Word for word, repeat everything in the records below except the pictures.
------------------------------
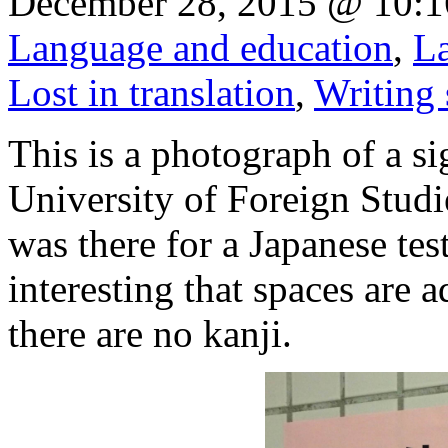
December 28, 2015 @ 10:1
Language and education
,
La
Lost in translation
,
Writing
This is a photograph of a si
University of Foreign Stud
was there for a Japanese test
interesting that spaces are
there are no kanji.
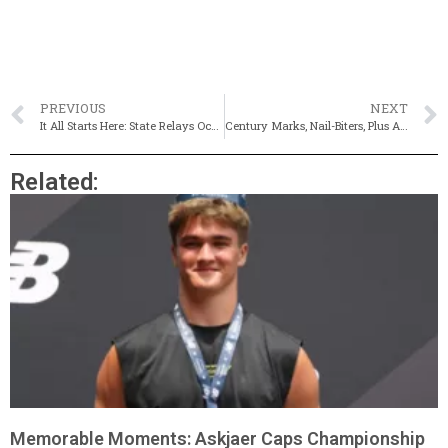
PREVIOUS
NEXT
It All Starts Here: State Relays Occupy Weekend (Live Results)
Century Marks, Nail-Biters, Plus A Shared Crown At MSTCA State Relays
Related:
Memorable Moments: Askjaer Caps Championship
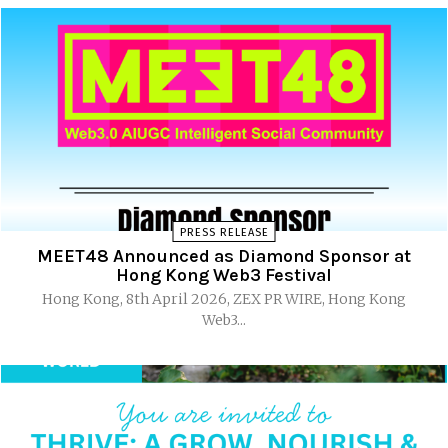
PRESS RELEASE
MEET48 Announced as Diamond Sponsor at
Hong Kong Web3 Festival
Hong Kong, 8th April 2026, ZEX PR WIRE, Hong Kong
Web3...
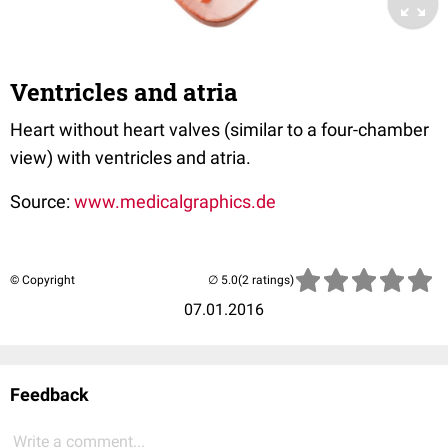
Ventricles and atria
Heart without heart valves (similar to a four-chamber
view) with ventricles and atria.
Source:
www.medicalgraphics.de
© Copyright
(2 ratings)
07.01.2016
Feedback
Write a comment...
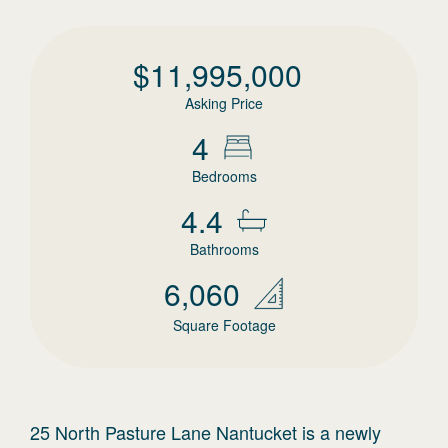
$
11,995,000
Asking Price
4
Bedrooms
4.4
Bathrooms
6,060
Square Footage
25 North Pasture Lane Nantucket is a newly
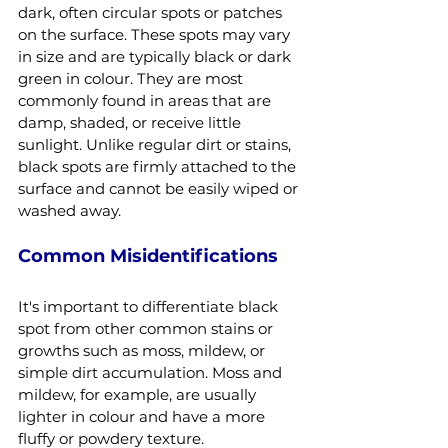
dark, often circular spots or patches 
on the surface. These spots may vary 
in size and are typically black or dark 
green in colour. They are most 
commonly found in areas that are 
damp, shaded, or receive little 
sunlight. Unlike regular dirt or stains, 
black spots are firmly attached to the 
surface and cannot be easily wiped or 
washed away.
Common Misidentifications
It's important to differentiate black 
spot from other common stains or 
growths such as moss, mildew, or 
simple dirt accumulation. Moss and 
mildew, for example, are usually 
lighter in colour and have a more 
fluffy or powdery texture. 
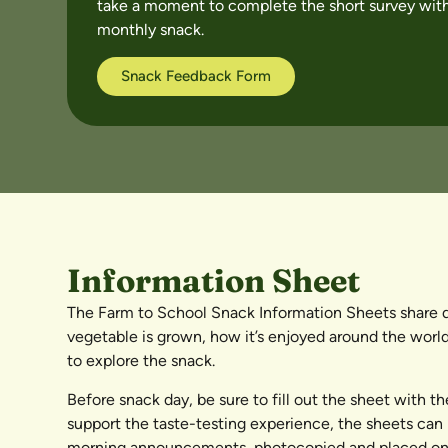
take a moment to complete the short survey with
monthly snack.
Snack Feedback Form
Information Sheet
The Farm to School Snack Information Sheets share de
vegetable is grown, how it’s enjoyed around the world
to explore the snack.
Before snack day, be sure to fill out the sheet with t
support the taste-testing experience, the sheets can 
morning announcements, photocopied and placed on t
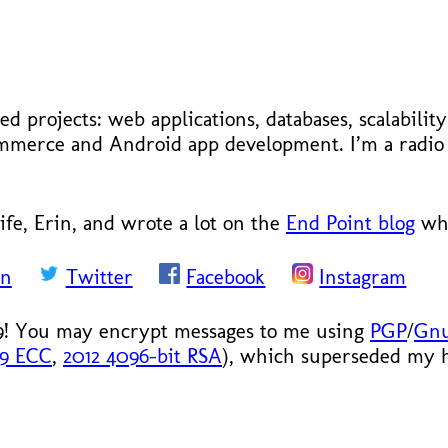
ed projects: web applications, databases, scalabilit
ecommerce and Android app development. I’m a radi
ife, Erin, and wrote a lot on the
End Point blog
whe
In
Twitter
Facebook
Instagram
9! You may encrypt messages to me using
PGP
/
Gn
19 ECC
,
2012 4096-bit RSA
), which superseded my hi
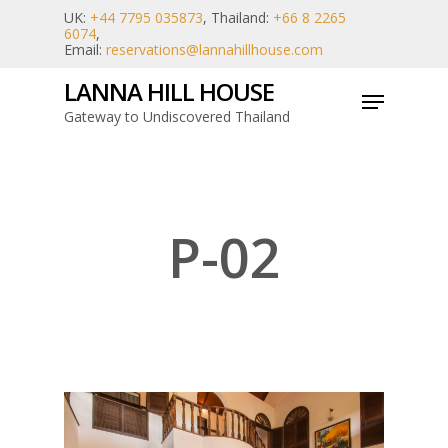
Skip
UK:
+44 7795 035873
, Thailand:
+66 8 2265
6074
,
to
Email:
reservations@lannahillhouse.com
main
LANNA HILL HOUSE
Menu
content
Gateway to Undiscovered Thailand
P-02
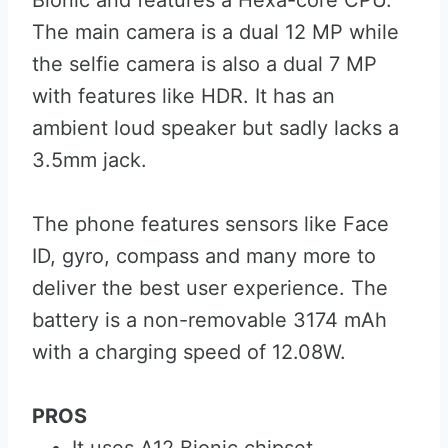
Bionic and features a Hexa-core CPU.
The main camera is a dual 12 MP while
the selfie camera is also a dual 7 MP
with features like HDR. It has an
ambient loud speaker but sadly lacks a
3.5mm jack.
The phone features sensors like Face
ID, gyro, compass and many more to
deliver the best user experience. The
battery is a non-removable 3174 mAh
with a charging speed of 12.08W.
PROS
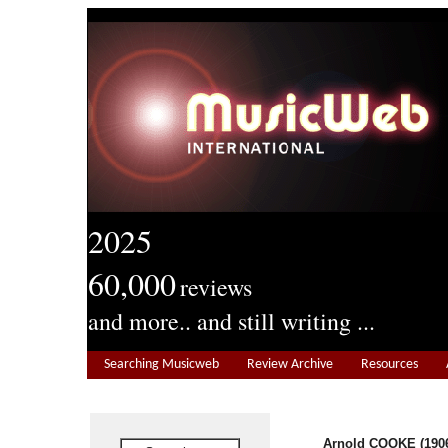
2025
60,000
reviews
and more.. and still writing ...
Searching Musicweb
Review Archive
Resources
Arnold COOKE (1906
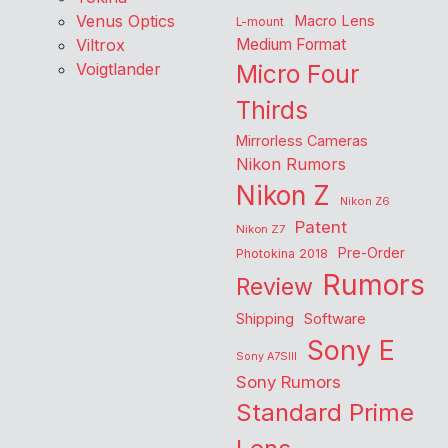
Venus Optics
Macro Lens
L-mount
Viltrox
Medium Format
Voigtlander
Micro Four
Thirds
Mirrorless Cameras
Nikon Rumors
Nikon Z
Nikon Z6
Patent
Nikon Z7
Pre-Order
Photokina 2018
Rumors
Review
Shipping
Software
Sony E
Sony A7SIII
Sony Rumors
Standard Prime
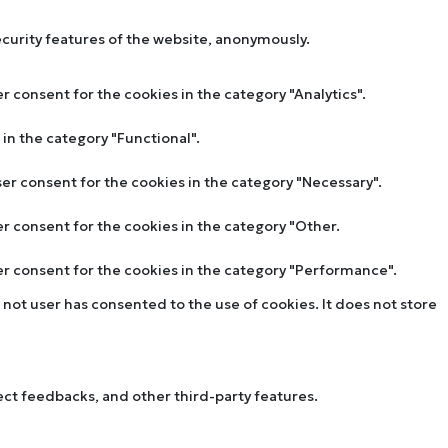
ecurity features of the website, anonymously.
r consent for the cookies in the category "Analytics".
in the category "Functional".
ser consent for the cookies in the category "Necessary".
er consent for the cookies in the category "Other.
ser consent for the cookies in the category "Performance".
not user has consented to the use of cookies. It does not store
lect feedbacks, and other third-party features.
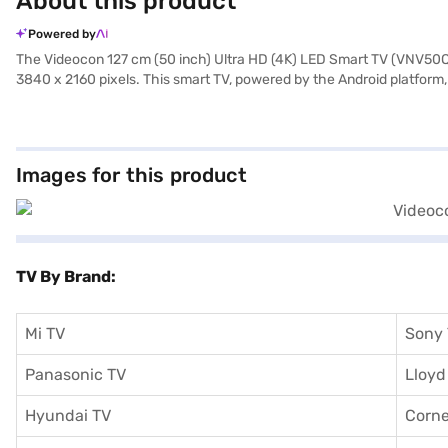
About this product
Powered by
The Videocon 127 cm (50 inch) Ultra HD (4K) LED Smart TV (VNV50Q54
3840 x 2160 pixels. This smart TV, powered by the Android platform, 
With a wide 176-degree viewing angle, everyone gets a great seat. C
adds a touch of elegance to your space. This TV is designed for tho
offering a premium viewing experience. The package includes the m
purchase easier, consider exploring options on Bajaj Finance or visiti
Images for this product
TV By Brand:
Mi TV
Sony
Panasonic TV
Lloyd
Hyundai TV
Corne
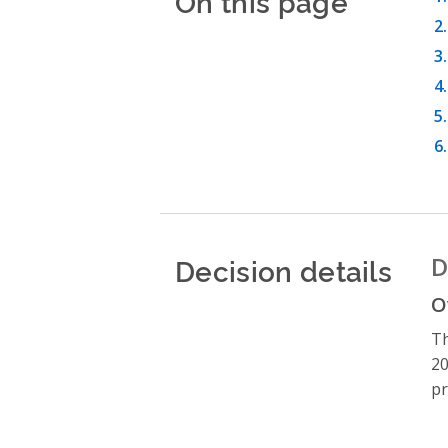
On this page
Decision details
D
O
Th
20
pr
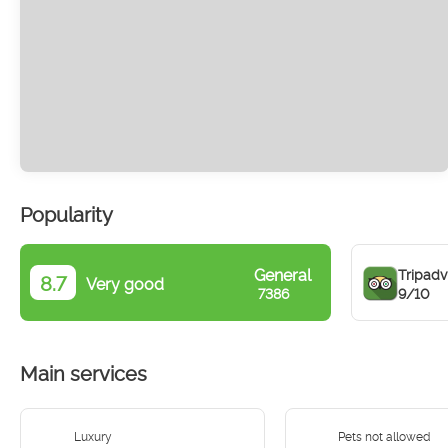
Popularity
General
Tripadv
8.7
Very good
9/10
7386
Main services
Luxury
Pets not allowed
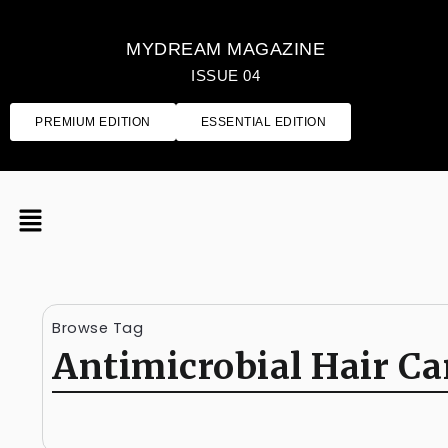
MYDREAM MAGAZINE
ISSUE 04
PREMIUM EDITION
ESSENTIAL EDITION
Browse Tag
Antimicrobial Hair Ca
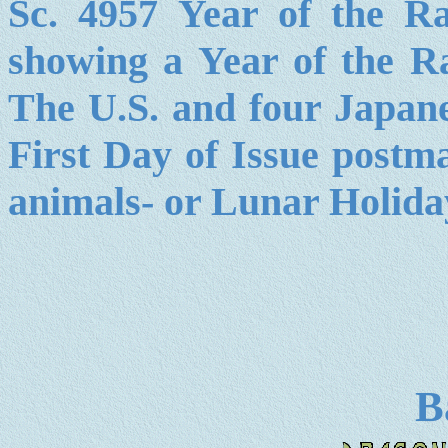
Sc. 4957 Year of the 
showing a Year of the R
The U.S. and four Japane
First Day of Issue postma
animals- or Lunar Holida
B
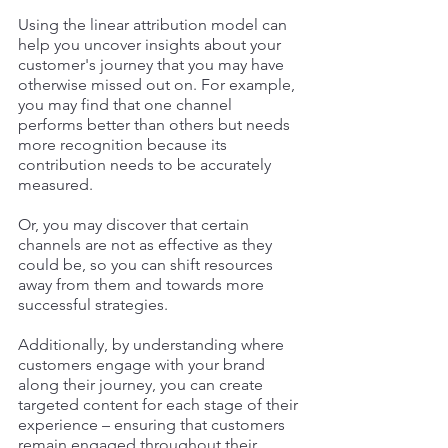
Using the linear attribution model can 
help you uncover insights about your 
customer's journey that you may have 
otherwise missed out on. For example, 
you may find that one channel 
performs better than others but needs 
more recognition because its 
contribution needs to be accurately 
measured. 
Or, you may discover that certain 
channels are not as effective as they 
could be, so you can shift resources 
away from them and towards more 
successful strategies. 
Additionally, by understanding where 
customers engage with your brand 
along their journey, you can create 
targeted content for each stage of their 
experience – ensuring that customers 
remain engaged throughout their 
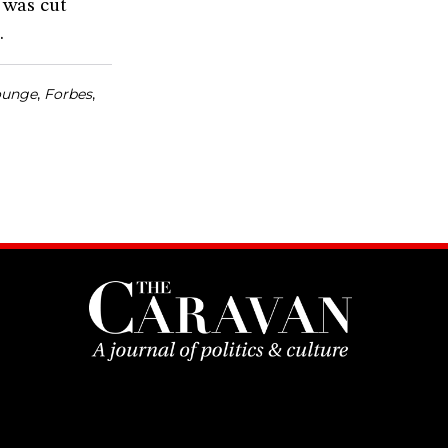
t was cut
.
ounge
,
Forbes
,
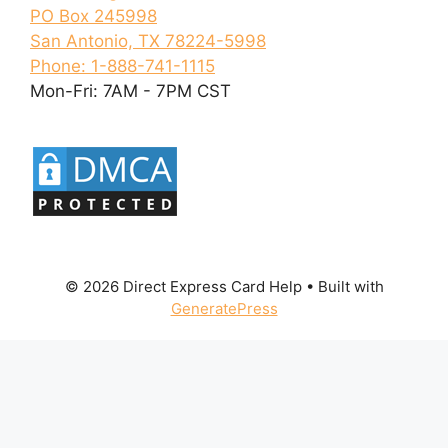
PO Box 245998
San Antonio, TX 78224-5998
Phone: 1-888-741-1115
Mon-Fri: 7AM - 7PM CST
© 2026 Direct Express Card Help
• Built with
GeneratePress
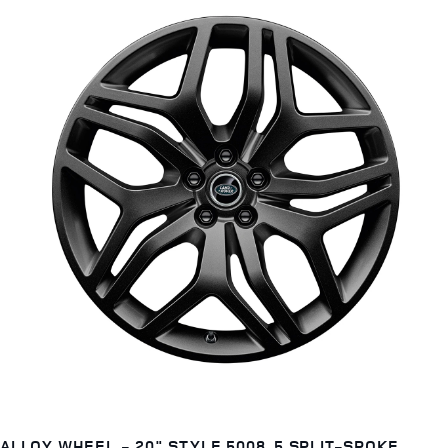
ALLOY WHEEL - 20" STYLE 5008, 5 SPLIT-SPOKE,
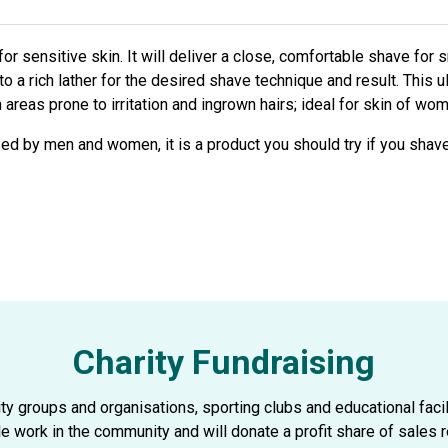
r sensitive skin. It will deliver a close, comfortable shave for 
to a rich lather for the desired shave technique and result. This u
areas prone to irritation and ingrown hairs; ideal for skin of wo
sed by men and women, it is a product you should try if you shave
Charity Fundraising
 groups and organisations, sporting clubs and educational faciliti
le work in the community and will donate a profit share of sales r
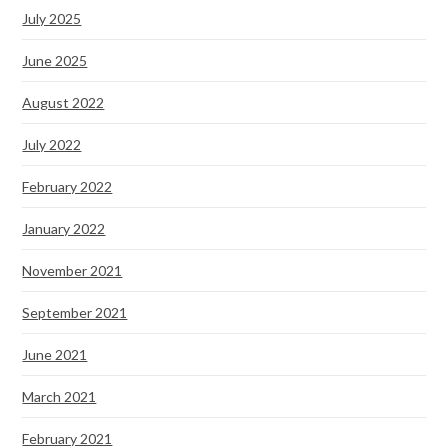
July 2025
June 2025
August 2022
July 2022
February 2022
January 2022
November 2021
September 2021
June 2021
March 2021
February 2021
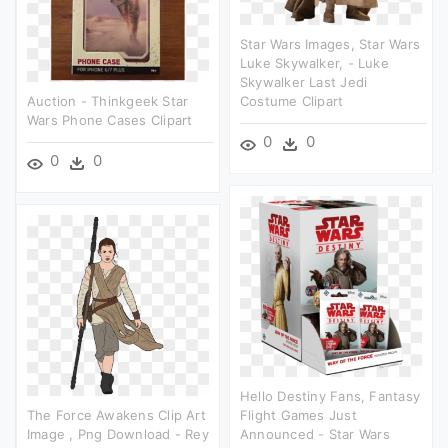
Star Wars Images, Star Wars
Luke Skywalker, - Luke
Skywalker Last Jedi
Auction - Thinkgeek Star
Costume Clipart
Wars Phone Cases Clipart
0
0
0
0
Hello Destiny Fans, Fantasy
The Force Awakens Clip Art
Flight Games Just
Image , Png Download - Rey
Announced - Star Wars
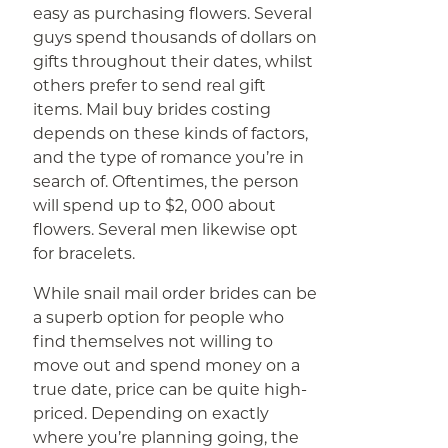
easy as purchasing flowers. Several
guys spend thousands of dollars on
gifts throughout their dates, whilst
others prefer to send real gift
items. Mail buy brides costing
depends on these kinds of factors,
and the type of romance you’re in
search of. Oftentimes, the person
will spend up to $2, 000 about
flowers. Several men likewise opt
for bracelets.
While snail mail order brides can be
a superb option for people who
find themselves not willing to
move out and spend money on a
true date, price can be quite high-
priced. Depending on exactly
where you’re planning going, the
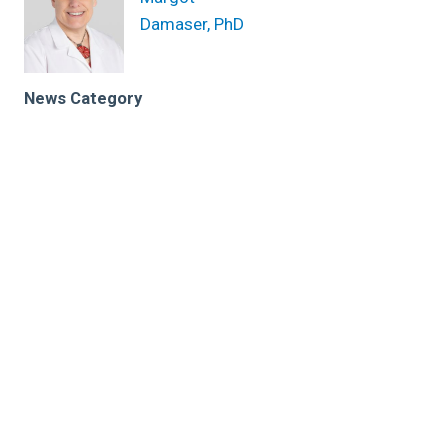
Damaser, PhD
News Category
Related News
Researcher celebrates 200th paper with
breakthrough in bladder device
The UroMonitor Takes Monitoring Out of the Clinic
Cleveland Clinic identifies rising trend in young-onset
bladder cancer
Research areas
Biomedical Engineering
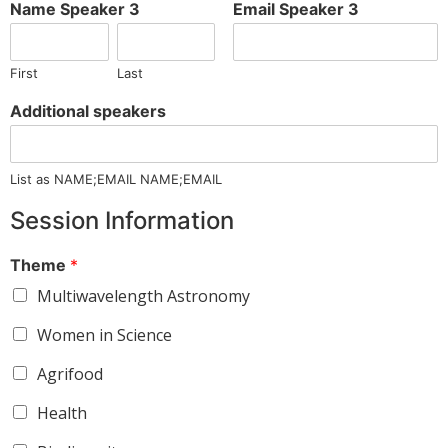
Name Speaker 3
Email Speaker 3
First
Last
Additional speakers
List as NAME;EMAIL NAME;EMAIL
Session Information
Theme
*
Multiwavelength Astronomy
Women in Science
Agrifood
Health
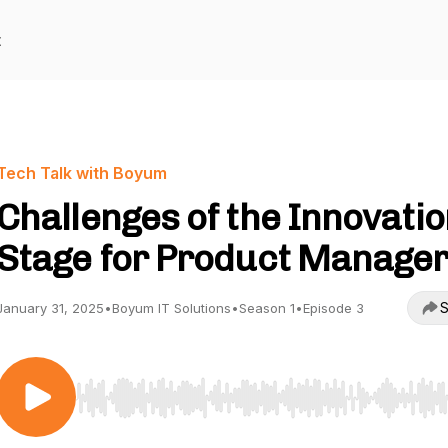
t
Tech Talk with Boyum
Challenges of the Innovati
Stage for Product Manage
S
January 31, 2025
•
Boyum IT Solutions
•
Season 1
•
Episode 3
Use Left/Right to seek, Home/End to jump to start o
------------------------------
# Finished exercise
December 28, 2015 @ 10:1
Language and education
,
La
Lost in translation
,
Writing
This is a photograph of a si
University of Foreign Stud
was there for a Japanese test
interesting that spaces are
there are no kanji.
PREVIOUS
NEXT
It All Starts Here: State Relays Occupy Weekend (Live Results)
Century Marks, Nail-Biters, Plus A Shared Crown At MSTCA State Relays
Related:
Memorable Moments: Askjaer Caps Championship
PRESS RELEASE
MEET48 Announced as Diamond Sponsor at
Hong Kong Web3 Festival
Hong Kong, 8th April 2026, ZEX PR WIRE, Hong Kong
Web3...
Ventricles and atria
Heart without heart valves (similar to a four-chamber
view) with ventricles and atria.
Source:
www.medicalgraphics.de
© Copyright
(2 ratings)
07.01.2016
Feedback
Write a comment...
$
11,995,000
Asking Price
4
Bedrooms
4.4
Bathrooms
6,060
Square Footage
25 North Pasture Lane Nantucket is a newly
dark, often circular spots or patches 
on the surface. These spots may vary 
in size and are typically black or dark 
green in colour. They are most 
commonly found in areas that are 
damp, shaded, or receive little 
sunlight. Unlike regular dirt or stains, 
black spots are firmly attached to the 
surface and cannot be easily wiped or 
washed away.
Common Misidentifications
It's important to differentiate black 
spot from other common stains or 
growths such as moss, mildew, or 
simple dirt accumulation. Moss and 
mildew, for example, are usually 
lighter in colour and have a more 
fluffy or powdery texture. 
take a moment to complete the short survey with
monthly snack.
Snack Feedback Form
Information Sheet
The Farm to School Snack Information Sheets share de
vegetable is grown, how it’s enjoyed around the world
to explore the snack.
Before snack day, be sure to fill out the sheet with t
support the taste-testing experience, the sheets can 
morning announcements, photocopied and placed on t
ed projects: web applications, databases, scalabilit
ecommerce and Android app development. I’m a radi
ife, Erin, and wrote a lot on the
End Point blog
whe
In
Twitter
Facebook
Instagram
9! You may encrypt messages to me using
PGP
/
Gn
19 ECC
,
2012 4096-bit RSA
), which superseded my hi
Skip
UK:
+44 7795 035873
, Thailand:
+66 8 2265
6074
,
to
Email:
reservations@lannahillhouse.com
main
LANNA HILL HOUSE
Menu
content
Gateway to Undiscovered Thailand
P-02
Bionic and features a Hexa-core CPU.
The main camera is a dual 12 MP while
the selfie camera is also a dual 7 MP
with features like HDR. It has an
ambient loud speaker but sadly lacks a
3.5mm jack.
The phone features sensors like Face
ID, gyro, compass and many more to
deliver the best user experience. The
battery is a non-removable 3174 mAh
with a charging speed of 12.08W.
PROS
2025
60,000
reviews
and more.. and still writing ...
Searching Musicweb
Review Archive
Resources
Arnold COOKE (1906
Venus Optics
Macro Lens
L-mount
Viltrox
Medium Format
Voigtlander
Micro Four
Thirds
Mirrorless Cameras
Nikon Rumors
Nikon Z
Nikon Z6
Patent
Nikon Z7
Pre-Order
Photokina 2018
Rumors
Review
Shipping
Software
Sony E
Sony A7SIII
Sony Rumors
Standard Prime
ecurity features of the website, anonymously.
r consent for the cookies in the category "Analytics".
in the category "Functional".
ser consent for the cookies in the category "Necessary".
er consent for the cookies in the category "Other.
ser consent for the cookies in the category "Performance".
not user has consented to the use of cookies. It does not store
lect feedbacks, and other third-party features.
About this product
Powered by
The Videocon 127 cm (50 inch) Ultra HD (4K) LED Smart TV (VNV50Q54
3840 x 2160 pixels. This smart TV, powered by the Android platform, 
With a wide 176-degree viewing angle, everyone gets a great seat. C
adds a touch of elegance to your space. This TV is designed for tho
offering a premium viewing experience. The package includes the m
purchase easier, consider exploring options on Bajaj Finance or visiti
Images for this product
TV By Brand:
Mi TV
Sony
Panasonic TV
Lloyd
Hyundai TV
Corne
On this page
Decision details
D
O
Th
20
pr
Popularity
General
Tripadv
8.7
Very good
9/10
7386
Main services
Luxury
Pets not allowed
MYDREAM MAGAZINE
ISSUE 04
PREMIUM EDITION
ESSENTIAL EDITION
Browse Tag
Antimicrobial Hair Ca
Sc. 4957 Year of the 
showing a Year of the R
The U.S. and four Japane
First Day of Issue postma
animals- or Lunar Holida
B
Using the linear attribution model can 
help you uncover insights about your 
customer's journey that you may have 
otherwise missed out on. For example, 
you may find that one channel 
performs better than others but needs 
more recognition because its 
contribution needs to be accurately 
measured. 
Or, you may discover that certain 
channels are not as effective as they 
could be, so you can shift resources 
away from them and towards more 
successful strategies. 
Additionally, by understanding where 
customers engage with your brand 
along their journey, you can create 
targeted content for each stage of their 
experience – ensuring that customers 
remain engaged throughout their 
t was cut
.
ounge
,
Forbes
,
PO Box 245998
San Antonio, TX 78224-5998
Phone: 1-888-741-1115
Mon-Fri: 7AM - 7PM CST
© 2026 Direct Express Card Help
• Built with
GeneratePress
ALLOY WHEEL - 20" STYLE 5008, 5 SPLIT-SPOKE,
r sensitive skin. It will deliver a close, comfortable shave for 
to a rich lather for the desired shave technique and result. This u
areas prone to irritation and ingrown hairs; ideal for skin of wo
sed by men and women, it is a product you should try if you shave
Charity Fundraising
 groups and organisations, sporting clubs and educational faciliti
le work in the community and will donate a profit share of sales r
July 2025
June 2025
August 2022
July 2022
February 2022
January 2022
November 2021
September 2021
June 2021
March 2021
February 2021
Star Wars Images, Star Wars
Luke Skywalker, - Luke
Skywalker Last Jedi
Auction - Thinkgeek Star
Costume Clipart
Wars Phone Cases Clipart
0
0
0
0
Hello Destiny Fans, Fantasy
The Force Awakens Clip Art
Flight Games Just
Image , Png Download - Rey
Announced - Star Wars
easy as purchasing flowers. Several
guys spend thousands of dollars on
gifts throughout their dates, whilst
others prefer to send real gift
items. Mail buy brides costing
depends on these kinds of factors,
and the type of romance you’re in
search of. Oftentimes, the person
will spend up to $2, 000 about
flowers. Several men likewise opt
for bracelets.
While snail mail order brides can be
a superb option for people who
find themselves not willing to
move out and spend money on a
true date, price can be quite high-
priced. Depending on exactly
where you’re planning going, the
Damaser, PhD
News Category
Related News
Researcher celebrates 200th paper with
breakthrough in bladder device
The UroMonitor Takes Monitoring Out of the Clinic
Cleveland Clinic identifies rising trend in young-onset
bladder cancer
Research areas
Biomedical Engineering
Name Speaker 3
Email Speaker 3
First
Last
Additional speakers
List as NAME;EMAIL NAME;EMAIL
Session Information
Theme
*
Multiwavelength Astronomy
Women in Science
Agrifood
Health
t
Tech Talk with Boyum
Challenges of the Innovati
Stage for Product Manage
S
January 31, 2025
•
Boyum IT Solutions
•
Season 1
•
Episode 3
Use Left/Right to seek, Home/End to jump to start o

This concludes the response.